III
L’avatar reporta le gros de son attention sur les trois humains de Perspective Négative. Les deux anciens amants avaient abandonné leur conversation banale pour se livrer à une autopsie de leur relation, sans toutefois arriver encore à rien de très intéressant.
— Nous voulions des choses différentes, murmura Dajeil. La chose est assez commune.
— Pendant longtemps, je n’ai voulu que ce que tu désirais, déclara Genar-Hofoen en faisant tournoyer son vin au fond d’un verre en cristal.
— Le plus drôle, fit Dajeil, c’est que nous étions très bien, tous les deux, quand nous étions tout seuls, tu te rappelles ?

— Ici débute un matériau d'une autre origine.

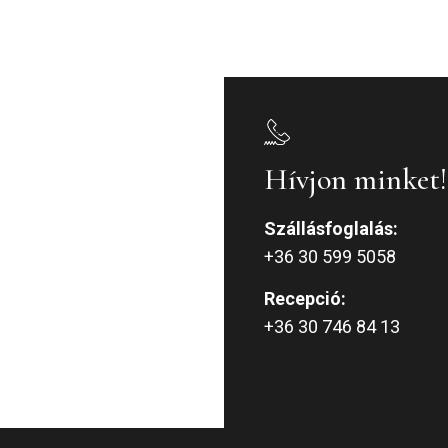
Hívjon minket!
Szállásfoglalás:
+36 30 599 5058
Recepció:
+36 30 746 84 13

L’homme eut un sourire triste.
— Je me rappelle.
— Vous êtes sûrs que vous voulez que je reste ? leur demanda Ulver.
Dajeil lui jeta un coup d’œil.
— Si vous vous sentez gênée…, dit-elle.
— Ce n’est pas ça. C’est juste que je ne voudrais pas…
La voix d’Ulver s’éteignit. Ils l’observaient tous les deux. Elle plissa le front.
— D’accord, dit-elle. Je reconnais que je ne suis pas à l’aise.
— Et vous deux ? demanda Dajeil d’une voix neutre, considérant tour à tour Ulver et Genar-Hofoen.
Les regards de Genar-Hofoen et d’Ulver se croisèrent. Ils haussèrent les épaules au même instant, puis ils se mirent à rire et la regardèrent d’un air coupable. S’ils avaient préparé la scène, ils ne seraient pas parvenus à plus de synchronisme. Dajeil ressentit un pincement de jalousie. Puis elle se força à sourire, aussi gracieusement qu’elle put. L’expression parvint à susciter l’émotion correspondante.